Les politiciens se sont plaints abondamment ces dernières années du cynisme dont ils sont l'objet et qui, il est vrai, avait atteint des sommets stratosphériques au plus fort du scandale des commandites. Si, depuis lors, la pression est quelque peu redescendue, il ne faut pas se méprendre pour autant. Le lien de confiance qui unit les hommes et les femmes politiques à la population demeure d'une grande fragilité. Ils doivent se méfier, d'abord d'eux-mêmes, ensuite des décisions qu'ils prennent.
Un exemple patent de cela est la constitution à la hâte de la commission d'enquête sur l'effondrement du viaduc de la Concorde à Laval. L'existence de conflits d'intérêts, certains réels, d'autres apparents, a d'entrée de jeu mis en cause la crédibilité de la commission en dépit de la qualité des individus en cause. Dommage, car les torts causés auraient pu être évités si le premier ministre Jean Charest avait confié cette enquête à un juge ou à un coroner.

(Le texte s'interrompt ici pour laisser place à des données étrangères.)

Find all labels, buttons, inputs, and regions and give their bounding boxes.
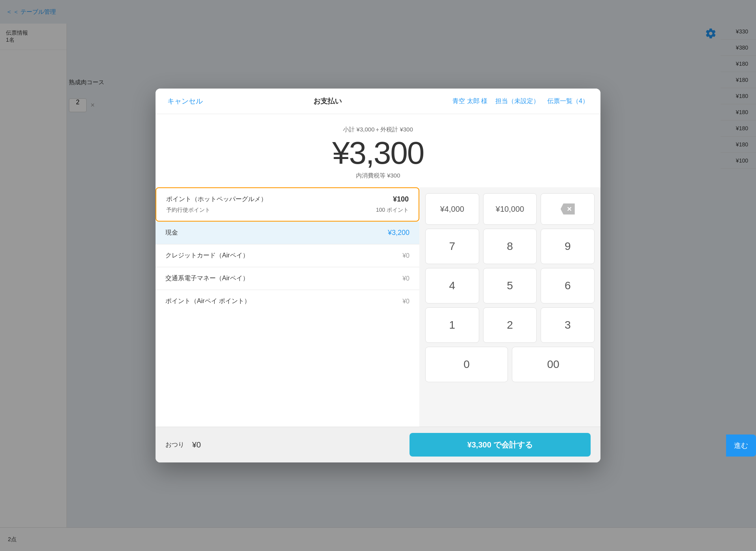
next-label: 進む (734, 442, 748, 449)
key-6[interactable]: 6 (541, 268, 595, 303)
cash-label: 現金 (165, 229, 178, 237)
point-sub-label: 予約行使ポイント (166, 207, 210, 214)
key-7[interactable]: 7 (425, 229, 479, 264)
modal-overlay: キャンセル お支払い 青空 太郎 様 担当（未設定） 伝票一覧（4） 小計 ¥3… (0, 0, 756, 551)
cash-amount: ¥3,200 (388, 229, 410, 237)
point-row-top: ポイント（ホットペッパーグルメ） ¥100 (166, 195, 409, 203)
payment-modal: キャンセル お支払い 青空 太郎 様 担当（未設定） 伝票一覧（4） 小計 ¥3… (156, 89, 600, 462)
airpay-label: ポイント（Airペイ ポイント） (165, 297, 250, 305)
next-button[interactable]: 進む (726, 435, 756, 457)
transit-amount: ¥0 (402, 275, 410, 282)
key-5[interactable]: 5 (483, 268, 537, 303)
subtotal-label: 小計 ¥3,000＋外税計 ¥300 (163, 126, 593, 133)
point-amount: ¥100 (393, 195, 409, 203)
pay-button[interactable]: ¥3,300 で会計する (410, 433, 591, 457)
modal-title: お支払い (313, 96, 342, 106)
point-row[interactable]: ポイント（ホットペッパーグルメ） ¥100 予約行使ポイント 100 ポイント (156, 187, 419, 222)
tax-label: 内消費税等 ¥300 (163, 172, 593, 179)
credit-label: クレジットカード（Airペイ） (165, 251, 249, 260)
transit-label: 交通系電子マネー（Airペイ） (165, 274, 249, 283)
key-2[interactable]: 2 (483, 307, 537, 343)
receipt-link[interactable]: 伝票一覧（4） (547, 97, 589, 105)
numpad-grid: 7 8 9 4 5 6 1 2 3 (425, 229, 595, 343)
point-sub-row: 予約行使ポイント 100 ポイント (166, 207, 409, 214)
change-label: おつり (165, 441, 184, 449)
cash-row[interactable]: 現金 ¥3,200 (156, 222, 419, 244)
key-0[interactable]: 0 (425, 347, 508, 382)
payment-panel: ポイント（ホットペッパーグルメ） ¥100 予約行使ポイント 100 ポイント … (156, 187, 419, 427)
credit-row[interactable]: クレジットカード（Airペイ） ¥0 (156, 244, 419, 267)
key-1[interactable]: 1 (425, 307, 479, 343)
airpay-row[interactable]: ポイント（Airペイ ポイント） ¥0 (156, 290, 419, 312)
quick-4000-button[interactable]: ¥4,000 (425, 193, 479, 225)
quick-10000-button[interactable]: ¥10,000 (483, 193, 537, 225)
credit-amount: ¥0 (402, 252, 410, 259)
key-3[interactable]: 3 (541, 307, 595, 343)
key-00[interactable]: 00 (512, 347, 595, 382)
modal-footer: おつり ¥0 ¥3,300 で会計する (156, 427, 600, 462)
cancel-button[interactable]: キャンセル (167, 96, 203, 106)
change-section: おつり ¥0 (165, 440, 410, 449)
main-amount: ¥3,300 (163, 137, 593, 169)
key-4[interactable]: 4 (425, 268, 479, 303)
airpay-amount: ¥0 (402, 298, 410, 305)
numpad-bottom-row: 0 00 (425, 347, 595, 382)
point-label: ポイント（ホットペッパーグルメ） (166, 195, 267, 203)
numpad-panel: ¥4,000 ¥10,000 ✕ 7 8 9 4 5 6 1 (419, 187, 600, 427)
quick-amount-row: ¥4,000 ¥10,000 ✕ (425, 193, 595, 225)
amount-section: 小計 ¥3,000＋外税計 ¥300 ¥3,300 内消費税等 ¥300 (156, 114, 600, 187)
transit-row[interactable]: 交通系電子マネー（Airペイ） ¥0 (156, 267, 419, 290)
key-9[interactable]: 9 (541, 229, 595, 264)
key-8[interactable]: 8 (483, 229, 537, 264)
staff-label[interactable]: 担当（未設定） (495, 97, 539, 105)
point-sub-value: 100 ポイント (376, 207, 409, 214)
header-right-group: 青空 太郎 様 担当（未設定） 伝票一覧（4） (452, 97, 589, 105)
modal-header: キャンセル お支払い 青空 太郎 様 担当（未設定） 伝票一覧（4） (156, 89, 600, 114)
customer-name: 青空 太郎 様 (452, 97, 487, 105)
delete-icon: ✕ (561, 203, 575, 214)
modal-body: ポイント（ホットペッパーグルメ） ¥100 予約行使ポイント 100 ポイント … (156, 187, 600, 427)
change-amount: ¥0 (192, 440, 201, 449)
delete-button[interactable]: ✕ (541, 193, 595, 225)
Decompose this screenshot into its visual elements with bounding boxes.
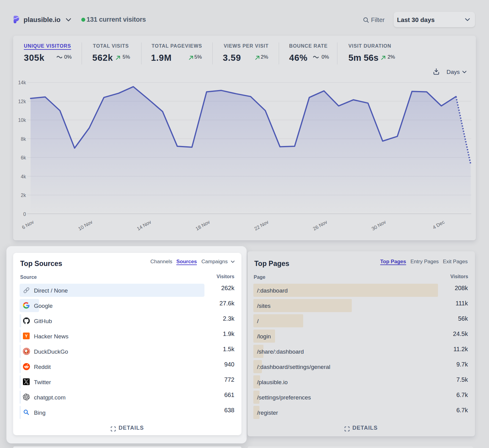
svg-text:10k: 10k (18, 118, 26, 123)
svg-text:0: 0 (23, 212, 26, 217)
svg-text:4k: 4k (21, 174, 26, 179)
svg-text:Y: Y (25, 334, 28, 338)
svg-text:6k: 6k (21, 155, 26, 160)
svg-text:18 Nov: 18 Nov (195, 219, 211, 231)
svg-text:14k: 14k (18, 80, 26, 85)
svg-text:2k: 2k (21, 193, 26, 198)
svg-text:4 Dec: 4 Dec (432, 219, 446, 230)
svg-text:22 Nov: 22 Nov (253, 219, 269, 231)
svg-text:12k: 12k (18, 99, 26, 104)
svg-text:6 Nov: 6 Nov (21, 219, 35, 230)
svg-text:14 Nov: 14 Nov (136, 219, 152, 231)
svg-text:10 Nov: 10 Nov (77, 219, 93, 231)
svg-text:26 Nov: 26 Nov (312, 219, 328, 231)
svg-text:8k: 8k (21, 137, 26, 142)
svg-text:30 Nov: 30 Nov (371, 219, 387, 231)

Un autre exemple de même nature est ce double mandat de consultant confié à Pierre Lortie, un administrateur de haut vol qui intervient dans le dossier des deux centres hospitaliers universitaires de Montréal. Qu'il conseille le directeur exécutif de ces deux projets ne pose pas de problème puisqu'il a apparemment toutes les compétences pour le faire. Toutefois, cela devient délicat lorsqu'il agit au surplus, comme le révélait Le Devoir il y a quelques jours, en tant que consultant auprès de l'Agence des partenariats public-privé, pour sa part chargée d'évaluer si la réalisation de ces projets doit se faire en mode traditionnel ou en partenariat public-privé.
La présidente du Conseil du trésor, Monique Jérôme-Forget, refuse de voir là un conflit d'intérêts. Ce qui est en cause n'est pas la loyauté ou la compétence de M. Lortie mais bien le fait que celui-ci se retrouve à même de peser sur le choix du mode de réalisation de ces deux projets dans le sens que le gouvernement semble privilégier, soit le mode PPP. Celui-ci, c'est bien connu, est loin de faire l'unanimité au sein des organisations concernées.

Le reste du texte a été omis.